*Exercise objective:* Quote the material below exactly as written, from the first line to the line that holds "Express, Care Credit, ScratchPay", endpoints included.

*Records shown:*
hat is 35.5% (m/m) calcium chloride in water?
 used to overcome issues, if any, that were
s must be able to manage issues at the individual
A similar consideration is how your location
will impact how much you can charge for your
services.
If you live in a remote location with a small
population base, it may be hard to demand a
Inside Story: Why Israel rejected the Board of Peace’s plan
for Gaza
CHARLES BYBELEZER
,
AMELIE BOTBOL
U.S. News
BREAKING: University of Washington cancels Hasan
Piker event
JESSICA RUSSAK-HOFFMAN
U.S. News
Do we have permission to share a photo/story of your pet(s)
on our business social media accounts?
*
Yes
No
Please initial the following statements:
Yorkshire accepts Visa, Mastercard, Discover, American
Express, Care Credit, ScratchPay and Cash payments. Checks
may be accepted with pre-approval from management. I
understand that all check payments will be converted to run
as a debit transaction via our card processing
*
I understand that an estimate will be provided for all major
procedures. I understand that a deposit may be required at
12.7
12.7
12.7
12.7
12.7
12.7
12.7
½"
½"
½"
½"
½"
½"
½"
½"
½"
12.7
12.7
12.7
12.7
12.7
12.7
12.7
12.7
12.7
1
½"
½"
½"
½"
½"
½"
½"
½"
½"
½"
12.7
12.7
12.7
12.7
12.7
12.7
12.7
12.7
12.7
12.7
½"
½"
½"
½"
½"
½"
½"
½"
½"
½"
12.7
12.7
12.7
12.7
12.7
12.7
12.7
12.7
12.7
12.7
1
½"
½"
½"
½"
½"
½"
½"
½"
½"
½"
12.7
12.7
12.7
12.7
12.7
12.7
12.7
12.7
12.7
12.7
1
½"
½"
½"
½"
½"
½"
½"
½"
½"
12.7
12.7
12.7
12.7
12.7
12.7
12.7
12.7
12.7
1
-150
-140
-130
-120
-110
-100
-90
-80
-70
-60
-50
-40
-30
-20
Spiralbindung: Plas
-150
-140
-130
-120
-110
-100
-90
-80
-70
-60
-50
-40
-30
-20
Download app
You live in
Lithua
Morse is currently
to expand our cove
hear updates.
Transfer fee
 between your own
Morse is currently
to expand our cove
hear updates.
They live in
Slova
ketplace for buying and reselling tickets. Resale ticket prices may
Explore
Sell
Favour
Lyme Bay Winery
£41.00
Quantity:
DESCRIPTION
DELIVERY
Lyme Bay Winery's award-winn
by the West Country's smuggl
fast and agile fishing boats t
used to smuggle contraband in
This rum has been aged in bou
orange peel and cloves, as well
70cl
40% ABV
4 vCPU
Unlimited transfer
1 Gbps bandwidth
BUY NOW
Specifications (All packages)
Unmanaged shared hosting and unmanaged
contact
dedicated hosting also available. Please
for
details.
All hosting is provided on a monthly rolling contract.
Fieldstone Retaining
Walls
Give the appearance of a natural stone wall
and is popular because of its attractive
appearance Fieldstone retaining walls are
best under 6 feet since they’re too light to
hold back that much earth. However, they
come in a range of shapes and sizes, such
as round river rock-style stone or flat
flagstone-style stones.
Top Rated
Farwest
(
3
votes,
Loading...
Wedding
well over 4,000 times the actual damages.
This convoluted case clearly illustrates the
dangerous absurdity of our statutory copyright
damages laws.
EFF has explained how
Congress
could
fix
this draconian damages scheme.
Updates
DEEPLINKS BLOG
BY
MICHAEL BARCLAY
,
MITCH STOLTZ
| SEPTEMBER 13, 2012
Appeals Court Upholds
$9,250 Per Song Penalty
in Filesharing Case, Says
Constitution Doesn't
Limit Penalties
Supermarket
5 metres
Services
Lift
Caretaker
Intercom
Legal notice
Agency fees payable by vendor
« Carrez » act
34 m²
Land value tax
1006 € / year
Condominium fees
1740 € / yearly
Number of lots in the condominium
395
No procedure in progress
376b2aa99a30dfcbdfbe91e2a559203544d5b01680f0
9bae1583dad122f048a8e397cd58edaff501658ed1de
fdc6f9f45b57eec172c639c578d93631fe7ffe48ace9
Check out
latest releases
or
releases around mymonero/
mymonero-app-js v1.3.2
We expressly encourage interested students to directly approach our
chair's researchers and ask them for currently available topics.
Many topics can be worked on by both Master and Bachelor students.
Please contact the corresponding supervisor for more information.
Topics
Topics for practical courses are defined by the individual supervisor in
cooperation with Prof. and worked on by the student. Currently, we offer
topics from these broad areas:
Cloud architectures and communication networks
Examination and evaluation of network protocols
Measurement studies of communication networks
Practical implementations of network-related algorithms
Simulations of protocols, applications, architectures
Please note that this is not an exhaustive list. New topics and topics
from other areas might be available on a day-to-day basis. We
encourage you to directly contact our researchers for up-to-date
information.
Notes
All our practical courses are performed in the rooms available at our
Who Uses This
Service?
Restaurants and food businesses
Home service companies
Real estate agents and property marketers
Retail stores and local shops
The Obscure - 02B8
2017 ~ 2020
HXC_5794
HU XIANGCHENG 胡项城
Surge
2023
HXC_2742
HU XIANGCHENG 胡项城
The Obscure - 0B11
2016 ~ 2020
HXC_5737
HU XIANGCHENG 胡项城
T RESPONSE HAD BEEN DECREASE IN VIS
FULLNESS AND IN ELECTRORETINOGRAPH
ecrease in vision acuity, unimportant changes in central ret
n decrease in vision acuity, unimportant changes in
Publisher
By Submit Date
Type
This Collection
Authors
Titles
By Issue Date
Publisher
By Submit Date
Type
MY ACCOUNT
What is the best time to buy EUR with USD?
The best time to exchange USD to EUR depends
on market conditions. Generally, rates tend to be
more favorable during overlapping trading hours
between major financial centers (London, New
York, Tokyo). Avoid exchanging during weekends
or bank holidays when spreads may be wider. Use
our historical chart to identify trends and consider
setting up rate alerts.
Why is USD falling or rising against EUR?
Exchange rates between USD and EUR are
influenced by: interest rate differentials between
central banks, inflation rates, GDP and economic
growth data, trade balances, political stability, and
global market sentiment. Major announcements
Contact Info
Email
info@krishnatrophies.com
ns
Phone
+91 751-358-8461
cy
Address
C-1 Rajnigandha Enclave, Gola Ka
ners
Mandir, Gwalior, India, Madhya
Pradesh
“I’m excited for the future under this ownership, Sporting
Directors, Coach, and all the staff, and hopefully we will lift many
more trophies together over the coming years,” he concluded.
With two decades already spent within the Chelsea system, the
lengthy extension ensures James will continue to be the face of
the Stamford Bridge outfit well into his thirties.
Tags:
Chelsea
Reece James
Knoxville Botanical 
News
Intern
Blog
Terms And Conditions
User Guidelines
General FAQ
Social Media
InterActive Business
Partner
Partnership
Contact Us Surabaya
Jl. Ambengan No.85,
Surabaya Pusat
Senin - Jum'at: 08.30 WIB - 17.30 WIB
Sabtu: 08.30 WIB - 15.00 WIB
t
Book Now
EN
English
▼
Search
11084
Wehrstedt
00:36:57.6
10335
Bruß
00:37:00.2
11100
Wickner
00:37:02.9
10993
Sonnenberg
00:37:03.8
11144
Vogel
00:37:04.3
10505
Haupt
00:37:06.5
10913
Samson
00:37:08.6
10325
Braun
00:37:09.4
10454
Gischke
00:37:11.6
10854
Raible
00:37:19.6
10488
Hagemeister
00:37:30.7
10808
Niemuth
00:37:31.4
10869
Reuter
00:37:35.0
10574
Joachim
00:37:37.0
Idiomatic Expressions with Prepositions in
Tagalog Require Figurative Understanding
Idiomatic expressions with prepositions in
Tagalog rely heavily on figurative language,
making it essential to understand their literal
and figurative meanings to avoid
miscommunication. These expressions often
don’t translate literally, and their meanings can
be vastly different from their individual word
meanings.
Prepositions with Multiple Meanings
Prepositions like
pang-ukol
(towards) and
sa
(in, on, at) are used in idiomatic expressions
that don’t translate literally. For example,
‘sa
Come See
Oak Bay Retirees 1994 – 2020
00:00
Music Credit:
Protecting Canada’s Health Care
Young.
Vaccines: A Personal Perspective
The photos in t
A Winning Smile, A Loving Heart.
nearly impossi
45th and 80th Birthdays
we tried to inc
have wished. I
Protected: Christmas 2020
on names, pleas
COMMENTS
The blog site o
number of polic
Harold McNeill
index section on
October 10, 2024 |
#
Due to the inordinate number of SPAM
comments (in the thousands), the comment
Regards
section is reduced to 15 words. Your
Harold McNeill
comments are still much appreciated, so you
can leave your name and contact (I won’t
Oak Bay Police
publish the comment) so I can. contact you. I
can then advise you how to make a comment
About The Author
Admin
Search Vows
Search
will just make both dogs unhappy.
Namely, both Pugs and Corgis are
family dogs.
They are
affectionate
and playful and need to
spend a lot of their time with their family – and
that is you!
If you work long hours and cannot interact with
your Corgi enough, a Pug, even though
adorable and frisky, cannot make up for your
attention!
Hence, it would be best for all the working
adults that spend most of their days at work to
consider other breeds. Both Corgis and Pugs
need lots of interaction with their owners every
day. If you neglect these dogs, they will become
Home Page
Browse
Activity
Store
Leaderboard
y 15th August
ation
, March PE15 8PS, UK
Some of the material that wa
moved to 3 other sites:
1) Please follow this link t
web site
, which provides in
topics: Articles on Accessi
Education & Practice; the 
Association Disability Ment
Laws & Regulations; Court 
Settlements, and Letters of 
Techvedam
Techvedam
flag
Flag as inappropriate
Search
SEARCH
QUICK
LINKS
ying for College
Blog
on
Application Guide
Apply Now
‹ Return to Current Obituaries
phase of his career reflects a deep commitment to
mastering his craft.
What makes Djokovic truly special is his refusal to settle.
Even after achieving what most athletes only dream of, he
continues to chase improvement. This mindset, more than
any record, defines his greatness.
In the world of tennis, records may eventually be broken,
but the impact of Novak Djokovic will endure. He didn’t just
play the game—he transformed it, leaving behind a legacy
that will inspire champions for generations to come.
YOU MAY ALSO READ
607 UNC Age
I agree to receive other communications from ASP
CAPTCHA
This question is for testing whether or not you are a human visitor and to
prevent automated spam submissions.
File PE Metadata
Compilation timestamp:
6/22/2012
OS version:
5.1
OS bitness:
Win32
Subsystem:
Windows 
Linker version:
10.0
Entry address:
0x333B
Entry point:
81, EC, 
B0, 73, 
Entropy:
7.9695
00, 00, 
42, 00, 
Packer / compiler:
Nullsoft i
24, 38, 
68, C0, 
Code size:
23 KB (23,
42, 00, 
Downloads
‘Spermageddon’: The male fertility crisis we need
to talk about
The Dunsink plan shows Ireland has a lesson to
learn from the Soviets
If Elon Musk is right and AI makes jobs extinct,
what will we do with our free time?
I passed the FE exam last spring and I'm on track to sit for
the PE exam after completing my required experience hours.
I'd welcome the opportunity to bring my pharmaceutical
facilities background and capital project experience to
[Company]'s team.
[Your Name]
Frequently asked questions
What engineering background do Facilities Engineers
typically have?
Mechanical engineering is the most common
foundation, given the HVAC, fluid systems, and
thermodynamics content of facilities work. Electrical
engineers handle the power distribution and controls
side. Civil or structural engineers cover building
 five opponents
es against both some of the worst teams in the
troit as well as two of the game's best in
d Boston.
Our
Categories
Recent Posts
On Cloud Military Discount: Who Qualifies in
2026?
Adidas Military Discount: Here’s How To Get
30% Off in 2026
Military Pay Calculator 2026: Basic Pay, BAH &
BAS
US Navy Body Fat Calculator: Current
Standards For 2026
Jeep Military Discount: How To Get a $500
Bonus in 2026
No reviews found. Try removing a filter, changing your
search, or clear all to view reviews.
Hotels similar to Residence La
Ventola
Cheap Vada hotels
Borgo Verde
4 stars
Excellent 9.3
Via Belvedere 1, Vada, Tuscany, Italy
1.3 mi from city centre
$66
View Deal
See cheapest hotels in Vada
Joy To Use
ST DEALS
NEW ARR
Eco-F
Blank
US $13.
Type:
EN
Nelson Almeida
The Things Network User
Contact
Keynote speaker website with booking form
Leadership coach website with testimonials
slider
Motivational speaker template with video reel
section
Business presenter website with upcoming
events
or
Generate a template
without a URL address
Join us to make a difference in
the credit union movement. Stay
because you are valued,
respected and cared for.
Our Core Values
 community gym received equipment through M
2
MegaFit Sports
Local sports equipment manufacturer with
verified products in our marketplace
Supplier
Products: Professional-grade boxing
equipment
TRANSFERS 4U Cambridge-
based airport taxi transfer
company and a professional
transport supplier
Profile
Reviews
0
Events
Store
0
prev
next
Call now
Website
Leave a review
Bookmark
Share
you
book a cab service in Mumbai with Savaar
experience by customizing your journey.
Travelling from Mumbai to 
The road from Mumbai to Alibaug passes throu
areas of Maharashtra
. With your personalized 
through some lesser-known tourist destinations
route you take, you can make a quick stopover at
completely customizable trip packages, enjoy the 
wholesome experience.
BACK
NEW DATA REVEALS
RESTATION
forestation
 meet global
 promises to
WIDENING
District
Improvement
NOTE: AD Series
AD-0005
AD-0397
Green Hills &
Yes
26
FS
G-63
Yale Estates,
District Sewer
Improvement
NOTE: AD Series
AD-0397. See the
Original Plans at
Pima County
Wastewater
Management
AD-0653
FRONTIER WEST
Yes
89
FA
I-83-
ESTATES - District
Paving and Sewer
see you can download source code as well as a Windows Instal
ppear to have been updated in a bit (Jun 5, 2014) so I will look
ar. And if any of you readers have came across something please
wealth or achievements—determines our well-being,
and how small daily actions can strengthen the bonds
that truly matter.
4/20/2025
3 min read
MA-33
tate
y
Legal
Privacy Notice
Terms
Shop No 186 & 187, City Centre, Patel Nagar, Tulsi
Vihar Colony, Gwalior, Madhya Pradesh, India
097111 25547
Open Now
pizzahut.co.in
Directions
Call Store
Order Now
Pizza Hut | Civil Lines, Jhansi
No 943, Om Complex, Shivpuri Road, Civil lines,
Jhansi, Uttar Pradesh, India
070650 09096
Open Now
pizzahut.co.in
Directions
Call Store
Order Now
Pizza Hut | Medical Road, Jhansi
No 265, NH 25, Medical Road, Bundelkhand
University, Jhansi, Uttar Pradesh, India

*Task output:*
hat is 35.5% (m/m) calcium chloride in water?
 used to overcome issues, if any, that were
s must be able to manage issues at the individual
A similar consideration is how your location
will impact how much you can charge for your
services.
If you live in a remote location with a small
population base, it may be hard to demand a
Inside Story: Why Israel rejected the Board of Peace’s plan
for Gaza
CHARLES BYBELEZER
,
AMELIE BOTBOL
U.S. News
BREAKING: University of Washington cancels Hasan
Piker event
JESSICA RUSSAK-HOFFMAN
U.S. News
Do we have permission to share a photo/story of your pet(s)
on our business social media accounts?
*
Yes
No
Please initial the following statements:
Yorkshire accepts Visa, Mastercard, Discover, American
Express, Care Credit, ScratchPay and Cash payments. Checks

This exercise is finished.